Page-level text extractions

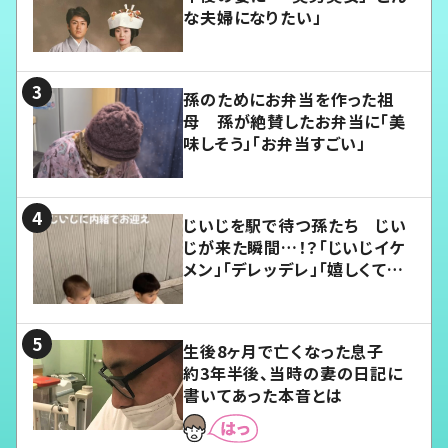
な夫婦になりたい」
孫のためにお弁当を作った祖
母 孫が絶賛したお弁当に「美
味しそう」「お弁当すごい」
じいじを駅で待つ孫たち じい
じが来た瞬間…！？「じいじイケ
メン」「デレッデレ」「嬉しくて可
愛くてたまらない」「幸せになれ
る」
生後8ヶ月で亡くなった息子
約3年半後、当時の妻の日記に
書いてあった本音とは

**Assignment**
Print each line, exactly as written, from the one that contains "じが来た瞬間…！？「じいじイケ" to the end of the data above, with both end lines included and nothing else.

**Problem solution**
じが来た瞬間…！？「じいじイケ
メン」「デレッデレ」「嬉しくて可
愛くてたまらない」「幸せになれ
る」
生後8ヶ月で亡くなった息子
約3年半後、当時の妻の日記に
書いてあった本音とは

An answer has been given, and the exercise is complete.